---- PROVIDED INFORMATION
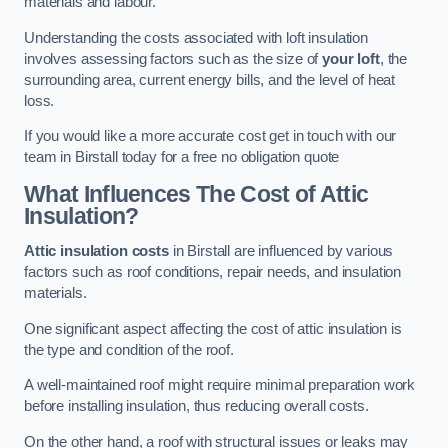
materials and labour.
Understanding the costs associated with loft insulation
involves assessing factors such as the size of
your loft
, the
surrounding area, current energy bills, and the level of heat
loss.
If you would like a more accurate cost get in touch with our
team in Birstall today for a free no obligation quote
What Influences The Cost of Attic
Insulation?
Attic insulation costs
in Birstall are influenced by various
factors such as roof conditions, repair needs, and insulation
materials.
One significant aspect affecting the cost of attic insulation is
the type and condition of the roof.
A well-maintained roof might require minimal preparation work
before installing insulation, thus reducing overall costs.
On the other hand, a roof with structural issues or leaks may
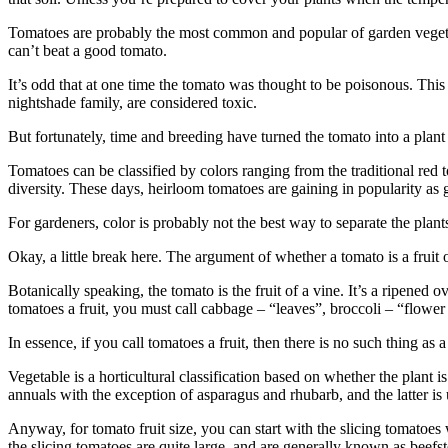
Tomatoes are probably the most common and popular of garden vegetable
can’t beat a good tomato.
It’s odd that at one time the tomato was thought to be poisonous. Thi
nightshade family, are considered toxic.
But fortunately, time and breeding have turned the tomato into a plant 
Tomatoes can be classified by ­colors ranging from the traditional red t
diversity. These days, heirloom tomatoes are gaining in popularity as g
For gardeners, color is probably not the best way to separate the plants, 
Okay, a little break here. The ­argument of whether a tomato is a fruit 
Botanically speaking, the tomato is the fruit of a vine. It’s a ­ripene
tomatoes a fruit, you must call ­cabbage – “leaves”, broccoli – “flowe
In essence, if you call tomatoes a fruit, then there is no such thing as 
Vegetable is a horticultural classification based on whether the plant i
annuals with the exception of ­asparagus and rhubarb, and the ­latter is
Anyway, for tomato fruit size, you can start with the slicing tomatoe
the slicing tomatoes are quite large, and are generally known as beefs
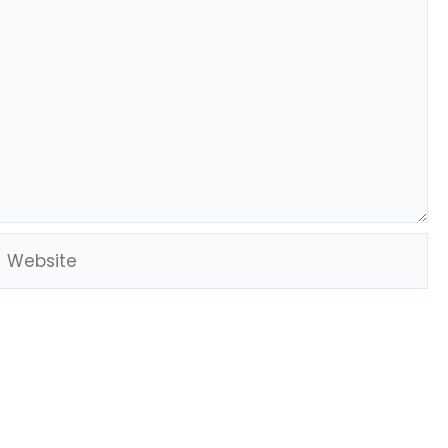
Website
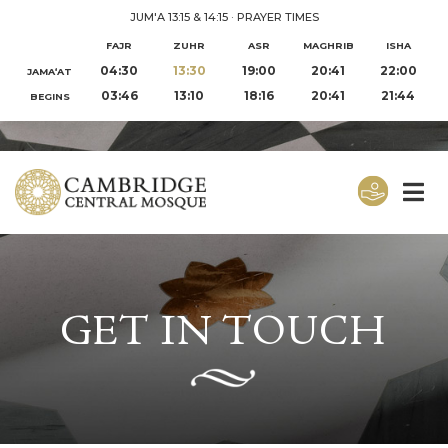
JUM'A 13:15 & 14:15
·
PRAYER TIMES
FAJR
ZUHR
ASR
MAGHRIB
ISHA
04:30
13:30
19:00
20:41
22:00
JAMA‘AT
03:46
13:10
18:16
20:41
21:44
BEGINS
GET IN TOUCH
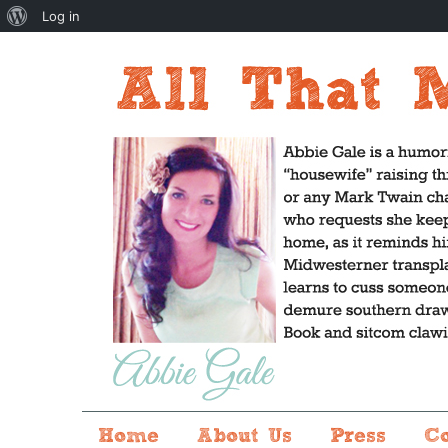
About
Log in
WordPress
Home
About Us
Press
C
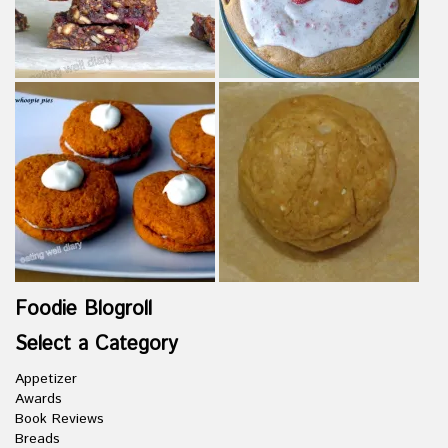
Foodie Blogroll
Select a Category
Appetizer
Awards
Book Reviews
Breads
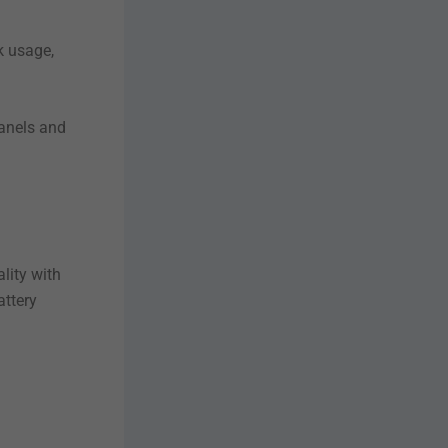
k usage,
anels and
lity with
attery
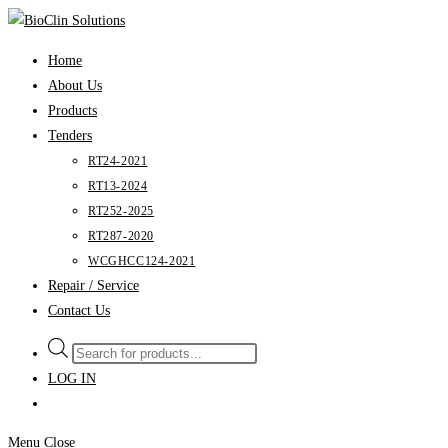
Skip
to
Home
content
About Us
Products
Tenders
RT24-2021
RT13-2024
RT252-2025
RT287-2020
WCGHCC124-2021
Repair / Service
Contact Us
Products
search
LOG IN
Menu
Close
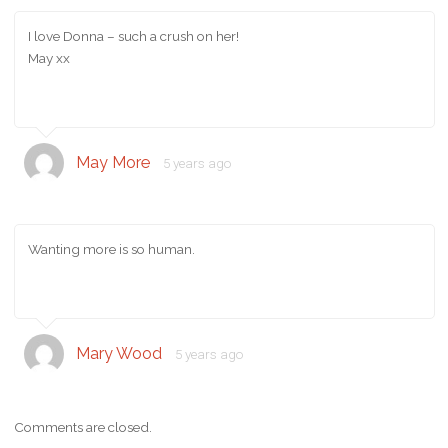
I love Donna – such a crush on her!
May xx
May More
5 years ago
Wanting more is so human.
Mary Wood
5 years ago
Comments are closed.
--------
Line by line, reproduce the material above exactly, leaving each picture out.

## OUTPUT
materials and labour.
Understanding the costs associated with loft insulation
involves assessing factors such as the size of
your loft
, the
surrounding area, current energy bills, and the level of heat
loss.
If you would like a more accurate cost get in touch with our
team in Birstall today for a free no obligation quote
What Influences The Cost of Attic
Insulation?
Attic insulation costs
in Birstall are influenced by various
factors such as roof conditions, repair needs, and insulation
materials.
One significant aspect affecting the cost of attic insulation is
the type and condition of the roof.
A well-maintained roof might require minimal preparation work
before installing insulation, thus reducing overall costs.
On the other hand, a roof with structural issues or leaks may
Tomatoes are probably the most common and popular of garden vegetable
can’t beat a good tomato.
It’s odd that at one time the tomato was thought to be poisonous. Thi
nightshade family, are considered toxic.
But fortunately, time and breeding have turned the tomato into a plant 
Tomatoes can be classified by ­colors ranging from the traditional red t
diversity. These days, heirloom tomatoes are gaining in popularity as g
For gardeners, color is probably not the best way to separate the plants, 
Okay, a little break here. The ­argument of whether a tomato is a fruit 
Botanically speaking, the tomato is the fruit of a vine. It’s a ­ripene
tomatoes a fruit, you must call ­cabbage – “leaves”, broccoli – “flowe
In essence, if you call tomatoes a fruit, then there is no such thing as 
Vegetable is a horticultural classification based on whether the plant i
annuals with the exception of ­asparagus and rhubarb, and the ­latter is
Anyway, for tomato fruit size, you can start with the slicing tomatoe
the slicing tomatoes are quite large, and are generally known as beefs
Website
JUM'A 13:15 & 14:15
·
PRAYER TIMES
FAJR
ZUHR
ASR
MAGHRIB
ISHA
04:30
13:30
19:00
20:41
22:00
JAMA‘AT
03:46
13:10
18:16
20:41
21:44
BEGINS
GET IN TOUCH
About
Log in
WordPress
Home
About Us
Press
C
Foodie Blogroll
Select a Category
Appetizer
Awards
Book Reviews
Breads
k usage,
anels and
lity with
attery
Skip
to
Home
content
About Us
Products
Tenders
RT24-2021
RT13-2024
RT252-2025
RT287-2020
WCGHCC124-2021
Repair / Service
Contact Us
Products
search
LOG IN
Menu
Close
I love Donna – such a crush on her!
May xx
May More
5 years ago
Wanting more is so human.
Mary Wood
5 years ago
Comments are closed.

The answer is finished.